Thursday, September 14, 2006

Sam Smith reacts to Marc Fisher

DUMB GROWTH IN WARD THREE

MARC FISHER seems to quite happy with the Rosslynization of Washington. On the Post's chat page he commented, "An easy, dominating win for Mary Cheh. . . That's a powerful endorsement by the silent, pro-development majority against the NIMBYs and suburban wannabes who have fought against transit-oriented development around Metro stations."

This is typical of the self-defeating arrogance of the "smart growth" folks, starting right with what they call themselves. As we have pointed out, real people live in the communities that the SG types want to change and they call these communities home, not sprawl.

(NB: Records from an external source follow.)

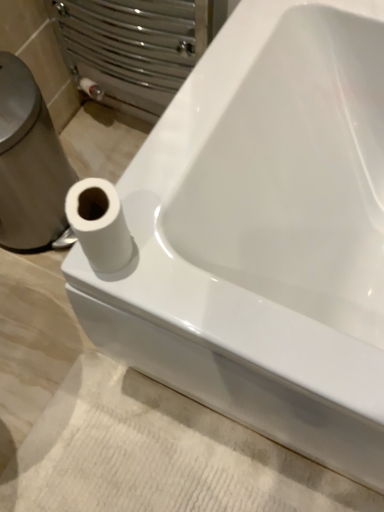 Question: From a real-world perspective, is white glossy toilet paper at left physically above white matte toilet paper at lower left?

Choices:
 (A) no
 (B) yes

Answer: (A)

Question: Is white glossy toilet paper at left bigger than white matte toilet paper at lower left?

Choices:
 (A) yes
 (B) no

Answer: (A)

Question: Can you confirm if white glossy toilet paper at left is shorter than white matte toilet paper at lower left?

Choices:
 (A) no
 (B) yes

Answer: (A)

Question: Can you confirm if white glossy toilet paper at left is positioned to the left of white matte toilet paper at lower left?

Choices:
 (A) no
 (B) yes

Answer: (B)

Question: From the image's perspective, is white glossy toilet paper at left above white matte toilet paper at lower left?

Choices:
 (A) no
 (B) yes

Answer: (B)

Question: Choose the correct answer: Is white glossy toilet paper at left inside white matte toilet paper at lower left or outside it?

Choices:
 (A) outside
 (B) inside

Answer: (A)

Question: Is point (74, 177) closer or farther from the camera than point (94, 231)?

Choices:
 (A) farther
 (B) closer

Answer: (A)

Question: Visually, is white glossy toilet paper at left positioned to the left or to the right of white matte toilet paper at lower left?

Choices:
 (A) right
 (B) left

Answer: (B)

Question: From their relative heights in the image, would you say white glossy toilet paper at left is taller or shorter than white matte toilet paper at lower left?

Choices:
 (A) tall
 (B) short

Answer: (A)

Question: From the image's perspective, is white matte toilet paper at lower left positioned above or below white textured bath mat at lower left?

Choices:
 (A) above
 (B) below

Answer: (A)

Question: In terms of height, does white matte toilet paper at lower left look taller or shorter compared to white textured bath mat at lower left?

Choices:
 (A) short
 (B) tall

Answer: (B)

Question: Is point [104, 216] positioned closer to the camera than point [67, 498]?

Choices:
 (A) farther
 (B) closer

Answer: (B)

Question: Considering the positions of white matte toilet paper at lower left and white textured bath mat at lower left in the image, is white matte toilet paper at lower left wider or thinner than white textured bath mat at lower left?

Choices:
 (A) wide
 (B) thin

Answer: (B)

Question: From the image's perspective, relative to white glossy toilet paper at left, is white matte toilet paper at lower left above or below?

Choices:
 (A) above
 (B) below

Answer: (B)

Question: Looking at the image, does white matte toilet paper at lower left seem bigger or smaller compared to white glossy toilet paper at left?

Choices:
 (A) small
 (B) big

Answer: (A) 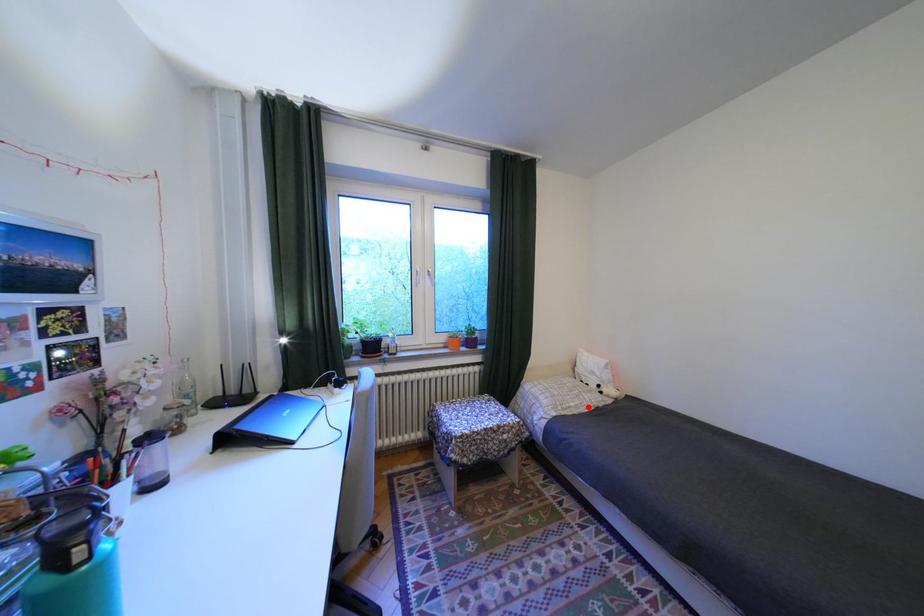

There are lots of ways of increasing density and reducing reliance on the car, but cottoning to the greed and Soviet-style esthetics of DC developers is not the right one.

Ward Three was designed around two major streetcar lines - Wisconsin and Connecticut Avenue with a residential thoroughfare - Reno Road - in between. This plan produced some pretty good density - check out the old apartment buildings on Connecticut - but still made it an attractive community.

There is nothing attractive in the sort of buildings being dumped into DC and elsewhere in the name of smart growth. They are ugly manifestations of power without grace.

There are other ways of going about adding density. Better design - in the historic European tradition - is one. Letting people add apartments to their existing homes is another. Adding a story or two of apartments over first floor retail is another. Giving these communities more accessible services rather than just more housing is yet another. And we have suggested that UDC's campus be redesigned as an attractive commercial quadrangle with shops on the first floor and classrooms above.

But dumping more tasteless ten-story boxes is about the dumbest sort of growth you can imagine.